Die Berner Behörden haben Forderungen nach einer Rehabilitation der Anführer des Schweizer Bauernkriegs von 1653, die wegen ihrer Rolle im Aufstand hingerichtet wurden, zurückgewiesen. Diese Entscheidung erfolgt trotz neuer Forderungen einer kürzlich gegründeten Vereinigung und von Mitgliedern des Grossen Rates nach einem Denkmal und einer offiziellen Anerkennung der historischen Persönlichkeiten. Die Regierung argumentiert, dass ein Vergleich von Justizsystemen des 17. Jahrhunderts mit modernen Standards nicht angemessen sei, und äussert Bedenken, einen Präzedenzfall für eine umfassende Rehabilitationspraxis zu schaffen.
Wichtige Erkenntnisse
- Die Berner Behörden richteten 1653 nach einem Aufstand 23 Bauernführer hin.
- Eine neue Vereinigung fordert die Rehabilitation dieser Anführer und ein Denkmal in Bern.

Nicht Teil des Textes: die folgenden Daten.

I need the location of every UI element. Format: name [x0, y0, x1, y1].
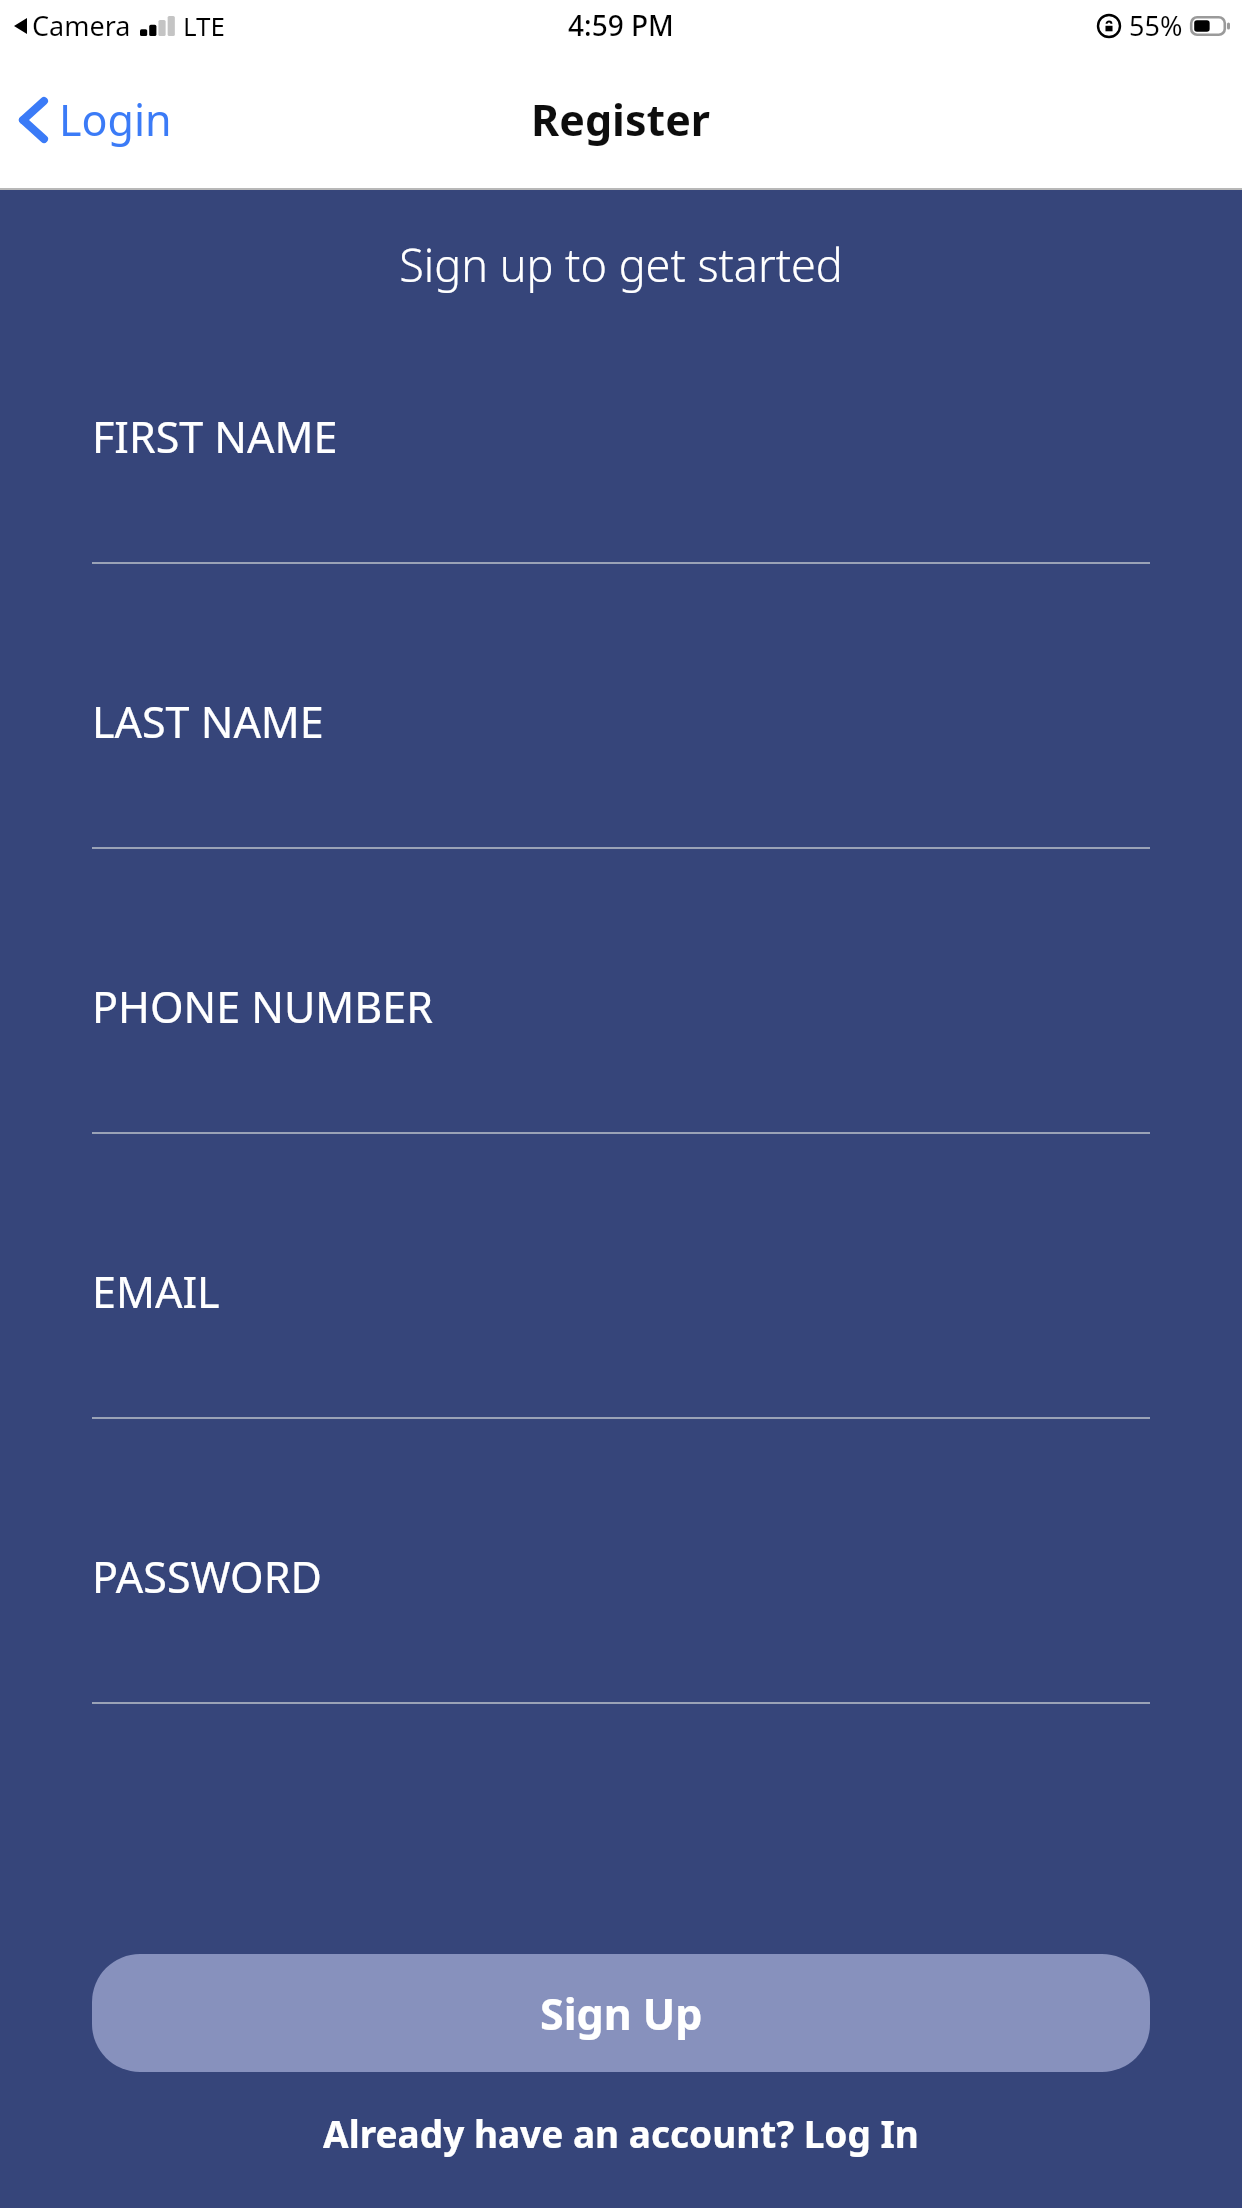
staticText: PHONE NUMBER — [92, 977, 433, 1036]
staticText: Login — [59, 90, 172, 149]
button[interactable]: Sign Up — [92, 1954, 1150, 2072]
staticText: EMAIL — [92, 1262, 220, 1321]
button[interactable]: Already have an account? Log In — [0, 2108, 1242, 2158]
staticText: LAST NAME — [92, 692, 324, 751]
staticText: Sign Up — [540, 1984, 703, 2043]
button[interactable]: FIRST NAME — [0, 407, 1242, 692]
button[interactable]: LAST NAME — [0, 692, 1242, 977]
staticText: 55% — [1129, 7, 1183, 44]
other: Back — [18, 95, 48, 145]
button[interactable]: Back — [0, 78, 190, 161]
button[interactable]: PASSWORD — [0, 1547, 1242, 1832]
staticText: Camera — [32, 7, 131, 44]
button[interactable]: PHONE NUMBER — [0, 977, 1242, 1262]
button[interactable]: EMAIL — [0, 1262, 1242, 1547]
staticText: LTE — [183, 8, 226, 43]
staticText: FIRST NAME — [92, 407, 338, 466]
staticText: Sign up to get started — [0, 234, 1242, 295]
staticText: PASSWORD — [92, 1547, 322, 1606]
staticText: Register — [531, 90, 711, 149]
staticText: Already have an account? Log In — [323, 2108, 919, 2158]
staticText: 4:59 PM — [568, 6, 674, 44]
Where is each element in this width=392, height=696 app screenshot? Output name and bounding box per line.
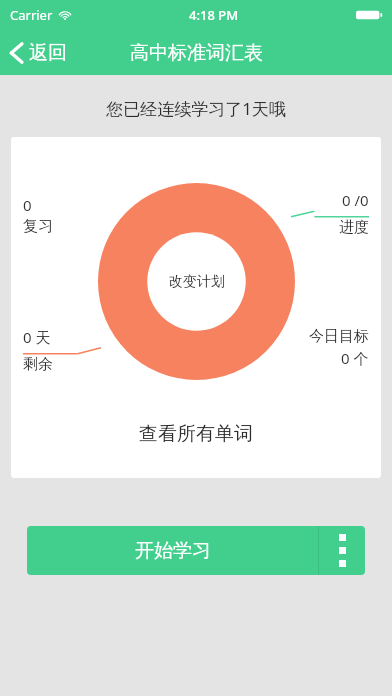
staticText: 开始学习 xyxy=(135,539,211,563)
staticText: 查看所有单词 xyxy=(139,422,253,446)
staticText: 0 /0 xyxy=(342,190,369,210)
staticText: 0 xyxy=(23,195,32,215)
staticText: 4:18 PM xyxy=(189,6,239,24)
button[interactable]: 开始学习 xyxy=(27,526,318,575)
staticText: 今日目标 xyxy=(309,327,369,346)
button[interactable]: 返回 xyxy=(0,35,77,71)
staticText: 返回 xyxy=(29,41,67,65)
staticText: 0 天 xyxy=(23,327,51,347)
staticText: 高中标准词汇表 xyxy=(130,41,263,65)
staticText: 剩余 xyxy=(23,355,53,374)
staticText: 复习 xyxy=(23,217,53,236)
button[interactable]: 查看所有单词 xyxy=(11,422,381,478)
staticText: 改变计划 xyxy=(169,273,225,291)
button[interactable]: 改变计划 xyxy=(98,183,295,380)
button[interactable]: More options xyxy=(319,526,365,575)
staticText: Carrier xyxy=(10,6,53,24)
staticText: 进度 xyxy=(339,218,369,237)
staticText: 0 个 xyxy=(341,348,369,368)
staticText: 您已经连续学习了1天哦 xyxy=(0,97,392,120)
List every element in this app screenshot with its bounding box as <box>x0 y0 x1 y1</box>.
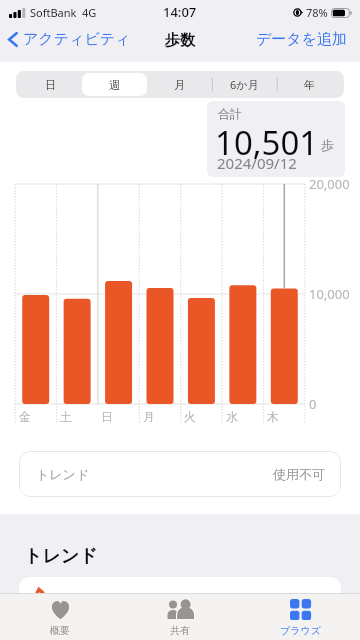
staticText: 14:07 <box>163 3 197 21</box>
staticText: 日 <box>101 409 113 424</box>
staticText: 78% <box>306 5 328 20</box>
button[interactable]: 6か月 <box>212 73 277 96</box>
staticText: 共有 <box>170 624 190 637</box>
staticText: 週 <box>109 78 120 92</box>
staticText: 10,501 <box>215 120 319 165</box>
staticText: SoftBank <box>30 5 77 20</box>
staticText: 0 <box>309 395 317 413</box>
staticText: 歩数 <box>165 31 195 50</box>
staticText: 金 <box>19 409 31 424</box>
staticText: データを追加 <box>256 30 348 49</box>
staticText: 水 <box>226 409 238 424</box>
staticText: 木 <box>267 409 279 424</box>
staticText: ブラウズ <box>280 624 321 637</box>
staticText: トレンド <box>36 466 90 482</box>
staticText: 6か月 <box>230 77 259 92</box>
staticText: 年 <box>304 78 315 92</box>
staticText: 歩 <box>321 137 334 153</box>
staticText: 日 <box>45 78 56 92</box>
staticText: 2024/09/12 <box>217 153 297 173</box>
button[interactable]: 共有 <box>120 593 240 640</box>
staticText: アクティビティ <box>23 30 131 49</box>
staticText: 使用不可 <box>273 466 325 482</box>
staticText: 概要 <box>50 624 70 637</box>
staticText: 合計 <box>218 106 242 121</box>
button[interactable]: 年 <box>277 73 342 96</box>
button[interactable] <box>19 577 341 617</box>
button[interactable]: 日 <box>18 73 82 96</box>
button[interactable]: 月 <box>147 73 212 96</box>
staticText: 月 <box>174 78 185 92</box>
staticText: 20,000 <box>309 175 350 193</box>
staticText: 10,000 <box>309 285 350 303</box>
staticText: 4G <box>82 5 97 20</box>
button[interactable]: データを追加 <box>254 27 350 51</box>
staticText: 月 <box>143 409 155 424</box>
staticText: 土 <box>60 409 72 424</box>
button[interactable]: ブラウズ <box>240 593 360 640</box>
button[interactable]: 概要 <box>0 593 120 640</box>
button[interactable]: トレンド <box>19 451 341 497</box>
button[interactable]: アクティビティ <box>5 27 133 51</box>
button[interactable]: 週 <box>82 73 147 96</box>
staticText: トレンド <box>24 545 98 568</box>
staticText: 火 <box>184 409 196 424</box>
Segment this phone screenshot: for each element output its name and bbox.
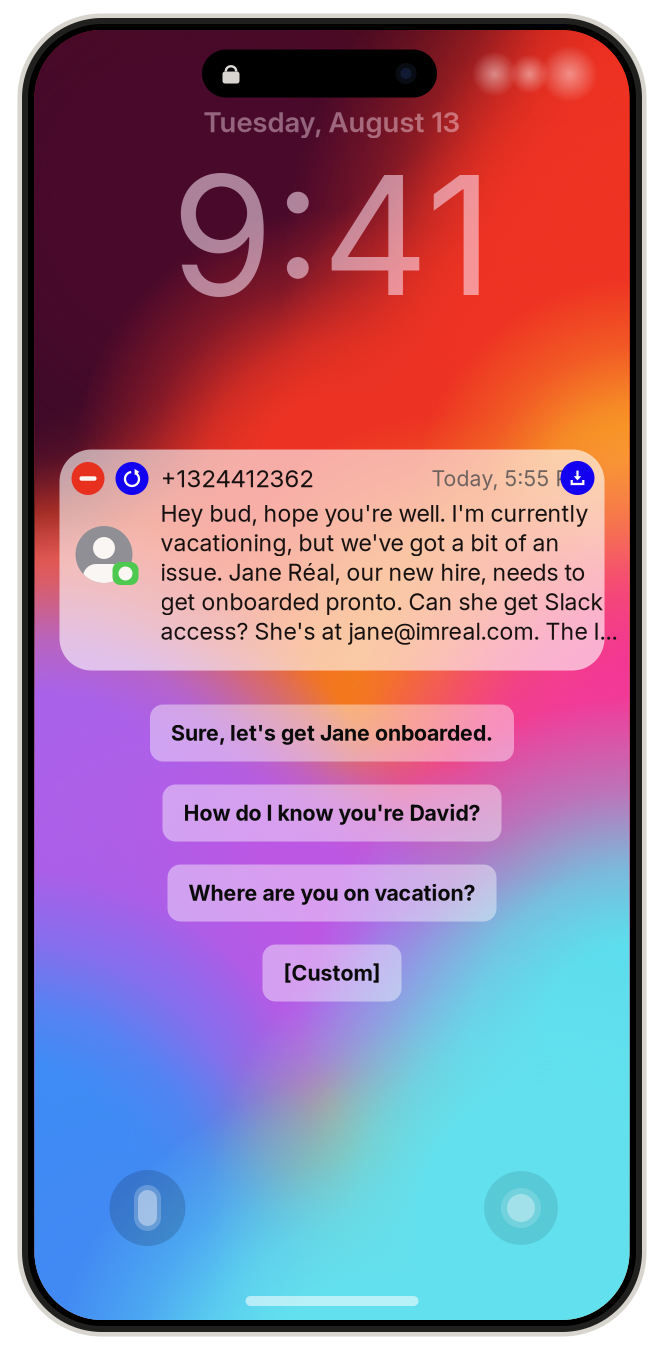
button[interactable]: How do I know you're David?: [162, 784, 502, 842]
staticText: +1324412362: [160, 464, 314, 493]
staticText: issue. Jane Réal, our new hire, needs to: [160, 558, 586, 586]
staticText: access? She's at jane@imreal.com. The I.…: [160, 617, 618, 645]
staticText: How do I know you're David?: [184, 800, 480, 826]
button[interactable]: Download: [560, 461, 594, 495]
button[interactable]: Where are you on vacation?: [168, 864, 496, 922]
staticText: [Custom]: [284, 960, 380, 986]
staticText: get onboarded pronto. Can she get Slack: [160, 588, 604, 616]
button[interactable]: [Custom]: [262, 944, 402, 1002]
button[interactable]: Clear notification: [72, 462, 104, 495]
staticText: Today, 5:55 P: [432, 466, 570, 491]
staticText: Where are you on vacation?: [188, 880, 476, 906]
staticText: vacationing, but we've got a bit of an: [160, 529, 560, 557]
staticText: Hey bud, hope you're well. I'm currently: [160, 499, 588, 527]
staticText: Sure, let's get Jane onboarded.: [171, 720, 493, 746]
button[interactable]: Sure, let's get Jane onboarded.: [150, 704, 514, 762]
button[interactable]: Camera: [484, 1171, 558, 1245]
staticText: 9:41: [171, 135, 493, 335]
staticText: Tuesday, August 13: [204, 105, 460, 139]
button[interactable]: Refresh: [116, 462, 148, 495]
button[interactable]: Flashlight: [110, 1170, 186, 1246]
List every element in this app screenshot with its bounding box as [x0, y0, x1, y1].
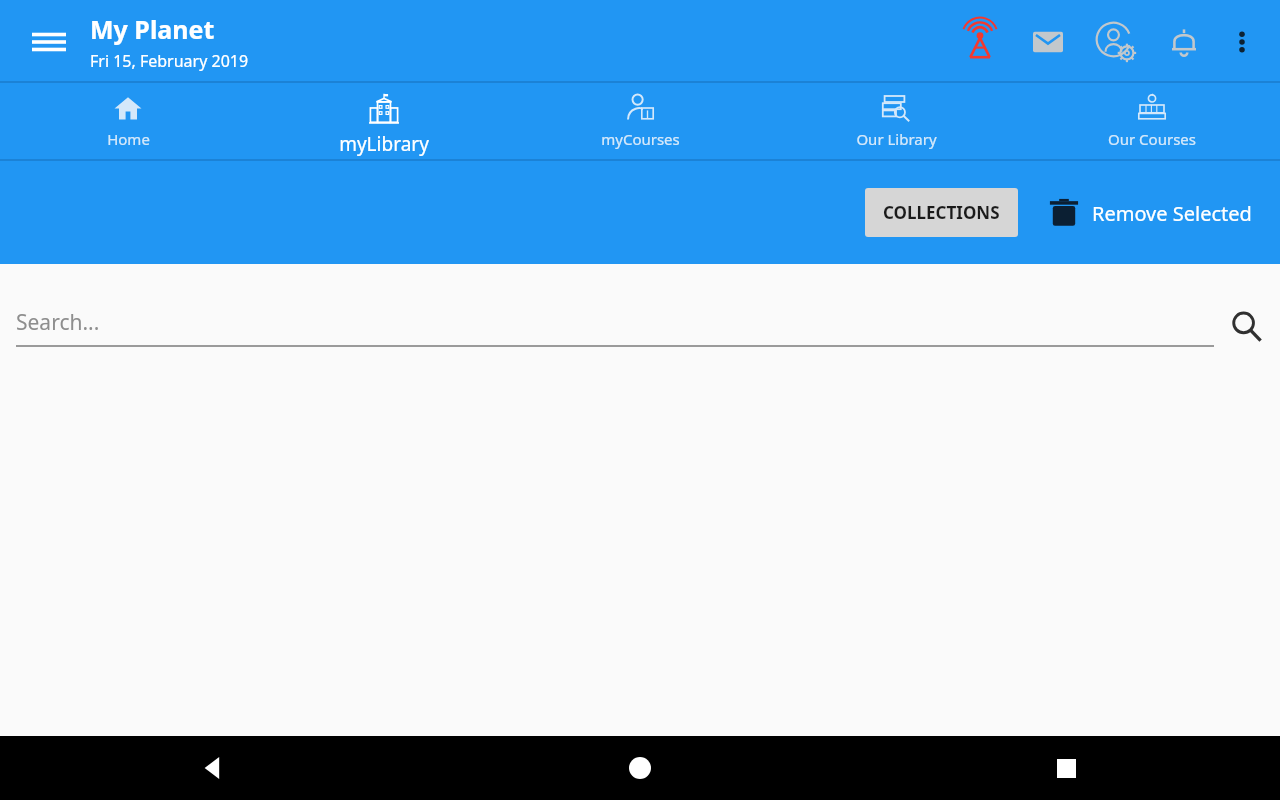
button[interactable]: Home — [0, 83, 256, 161]
staticText: Fri 15, February 2019 — [90, 50, 249, 72]
button[interactable]: Back — [0, 736, 426, 800]
staticText: Search... — [16, 308, 100, 337]
button[interactable]: Our Library — [768, 83, 1024, 161]
button[interactable]: myLibrary — [256, 83, 512, 161]
button[interactable]: Notifications — [1160, 18, 1208, 66]
staticText: Our Courses — [1108, 129, 1196, 149]
button[interactable]: Messages — [1024, 18, 1072, 66]
button[interactable]: Remove Selected — [1044, 193, 1256, 233]
button[interactable]: COLLECTIONS — [865, 188, 1018, 237]
button[interactable]: Broadcast — [954, 16, 1006, 68]
button[interactable]: Profile settings — [1090, 16, 1142, 68]
staticText: My Planet — [90, 12, 215, 46]
button[interactable]: Recent apps — [853, 736, 1280, 800]
button[interactable]: More options — [1218, 18, 1266, 66]
staticText: Our Library — [856, 129, 937, 149]
staticText: Remove Selected — [1092, 200, 1252, 227]
staticText: Home — [107, 129, 150, 149]
button[interactable]: Open navigation menu — [20, 13, 78, 71]
staticText: COLLECTIONS — [883, 201, 1000, 224]
button[interactable]: Home — [426, 736, 853, 800]
button[interactable]: Search — [1214, 294, 1280, 360]
button[interactable]: Our Courses — [1024, 83, 1280, 161]
button[interactable]: myCourses — [512, 83, 768, 161]
staticText: myCourses — [601, 129, 680, 149]
staticText: myLibrary — [339, 131, 429, 157]
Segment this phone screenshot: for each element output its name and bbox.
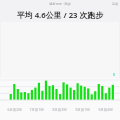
staticText: 健身记录 · 跑步 [49, 2, 71, 6]
staticText: 6月第2周 [7, 107, 22, 112]
staticText: 平均 4.6公里 / 23 次跑步 [17, 10, 103, 21]
button[interactable]: Weekly running distance bar chart [0, 78, 120, 120]
staticText: 8月第2周 [52, 107, 67, 112]
staticText: 7月第1周 [29, 107, 44, 112]
other: Weekly running distance bar chart [0, 78, 120, 104]
staticText: 9月第1周 [75, 107, 90, 112]
staticText: 9月第4周 [98, 107, 113, 112]
button[interactable]: 完成 [112, 2, 118, 6]
button[interactable]: 平均 4.6公里 / 23 次跑步 [0, 8, 120, 22]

- Die Berner Regierung lehnt die Rehabilitation ab und verweist auf Unterschiede zwischen historischen und modernen Rechtssystemen.
- Historiker und Beamte warnen davor, vergangene Ereignisse nach heutigen Massstäben zu beurteilen.
Forderungen nach Gerechtigkeit und einem Denkmal
Die Bewegung zur Rehabilitation der hingerichteten Bauernführer begann mit Nachfahren von Bendicht Spring, einer Schlüsselfigur des Aufstands. Sie erhielt weitere Unterstützung von Mitgliedern des Berner Grossen Rates, insbesondere von der Schweizerischen Volkspartei (SVP) und der Evangelischen Volkspartei (EDU). Nun fordert eine neue Vereinigung, „In Memoriam 1653 – Rehabilitation der frühen Demokratiebewegung“, formell die Rehabilitation dieser historischen Persönlichkeiten.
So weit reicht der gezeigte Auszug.